There are many set-theoretic claims that are undecidable from the basic axioms of set theory. Plausibly, the truths of set theory hold of necessity. But it seems to be arbitrary which undecidable set-theoretic claims are true. And if we say that the claims are contingent, then it will be arbitrary which claims are contingent. We don’t want there to be any of the “arbitrary” in the realm of necessity. Or so I say. But can we find a working theory of necessity that eliminates the arbitrary?
Here are two that have a hope. The first is a variant on Leslie-Rescher optimalism. While Leslie and Rescher think that the best (narrowly logically) scenario must obtain, and hence endorse an optimalism about truth, we could instead affirm an optimalism about necessity:
- Among the collections of propositions, that collection of propositions that would make for the best collection of all the necessary truths is in fact the collection of all the necessary truths.
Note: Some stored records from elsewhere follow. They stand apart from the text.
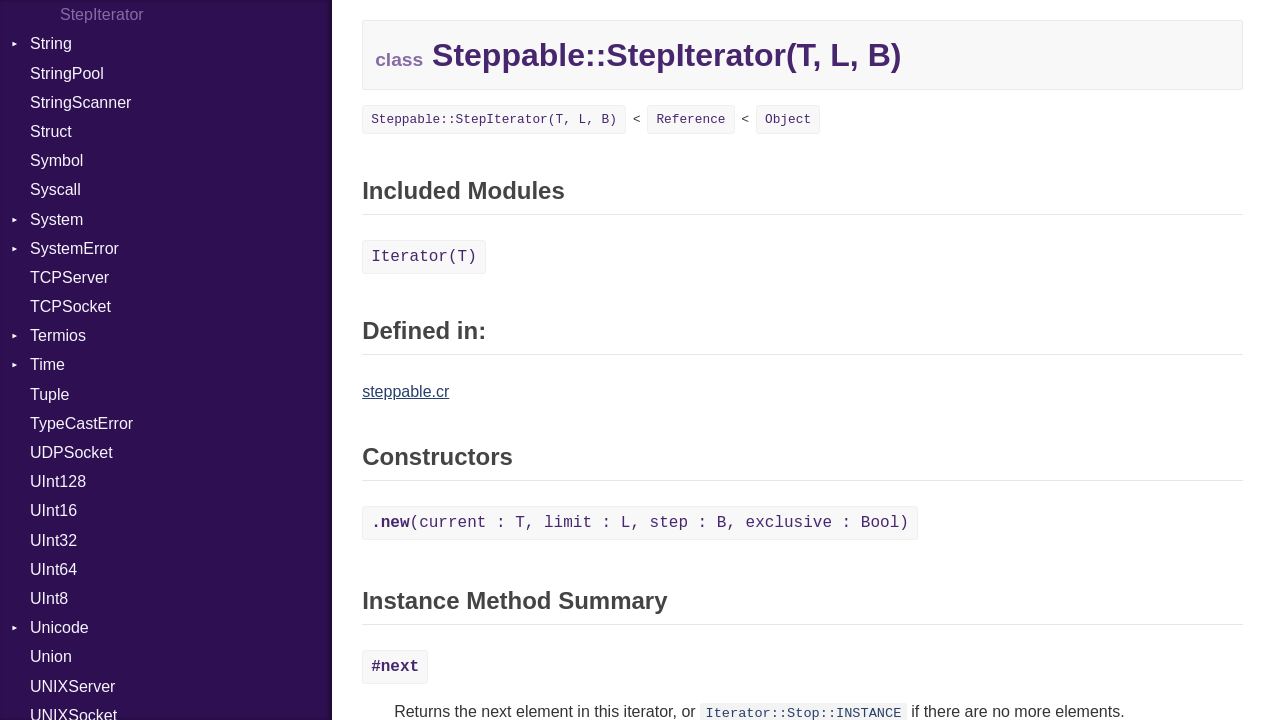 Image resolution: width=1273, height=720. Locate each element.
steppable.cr (405, 391)
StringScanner (80, 102)
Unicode (59, 627)
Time (47, 364)
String (51, 43)
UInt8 (49, 598)
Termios (58, 335)
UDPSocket (71, 452)
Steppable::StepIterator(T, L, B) (494, 119)
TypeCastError (81, 423)
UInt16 (53, 510)
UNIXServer (72, 686)
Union (51, 656)
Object (788, 119)
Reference (690, 119)
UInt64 (53, 569)
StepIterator (102, 14)
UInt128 (58, 481)
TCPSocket (70, 306)
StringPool (67, 73)
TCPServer (69, 277)
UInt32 (53, 540)
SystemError (74, 248)
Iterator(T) (424, 257)
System (56, 219)
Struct (51, 131)
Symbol (56, 160)
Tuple (49, 394)
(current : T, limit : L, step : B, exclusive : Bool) (640, 523)
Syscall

And just as it arguably follows from Leslie-Rescher optimalism that there is a God, since it is best that there be one, it arguably follows from this optimalism about necessity that there necessarily is a God, since it is best that there necessarily be a God. (By the way, when I once talked with Rescher about free will, he speculatively offered me something that might be close to optimalism about necessity.)
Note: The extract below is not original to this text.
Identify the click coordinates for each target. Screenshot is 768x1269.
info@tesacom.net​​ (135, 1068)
Would that solve the problem? Maybe: maybe the best possible—both practically and aesthetically—set theory is the one that holds of necessary truth.
I am not proposing this theory as a theory of what necessity is, but only of what is in fact necessary. Though, I suppose, one could take the theory to be a theory of what necessity is, too.
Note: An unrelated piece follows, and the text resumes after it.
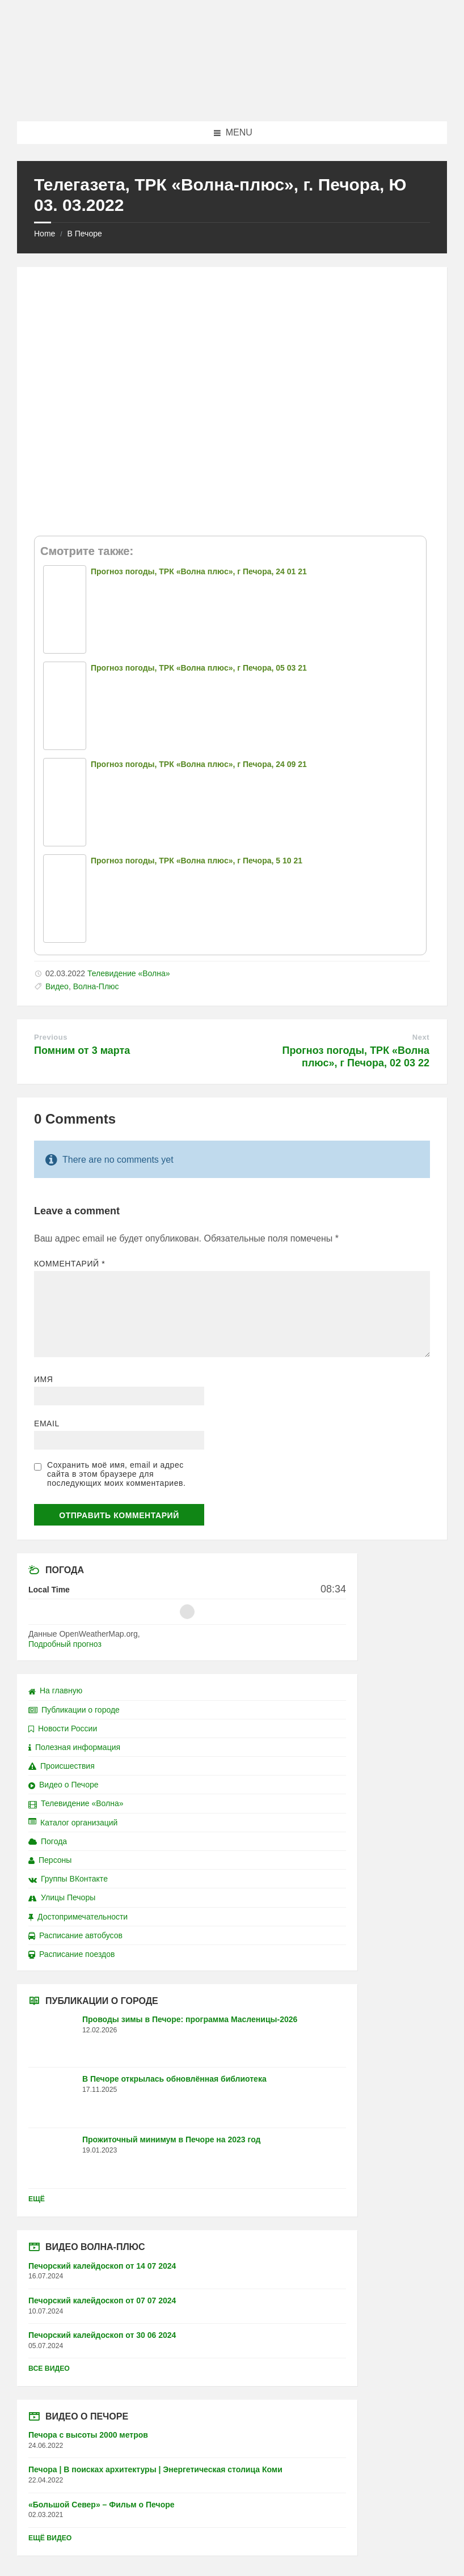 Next (420, 1037)
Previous (51, 1037)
Alternately, we could have an optimalist theory about necessity that is theistic from the beginning:
- A maximally great being is the ground of all necessity.
And among the great-making properties of a maximally great being there are properties like “grounding a beautiful set theory”.
I suspect that (1) and (2) are equivalent.
Despite having read this several times I don't understanding much after the first paragraph. Still, a couple of questions about your premises.
ReplyDelete1. Among the collections of proportions, that collection of propositions that would make for the best collection of the necessary truths is in fact the collection of the necessary truths
Should this read "propositions" both times?
Should I be reading "the" as "all"?
Yes to both. I'm fixing it... Good catch.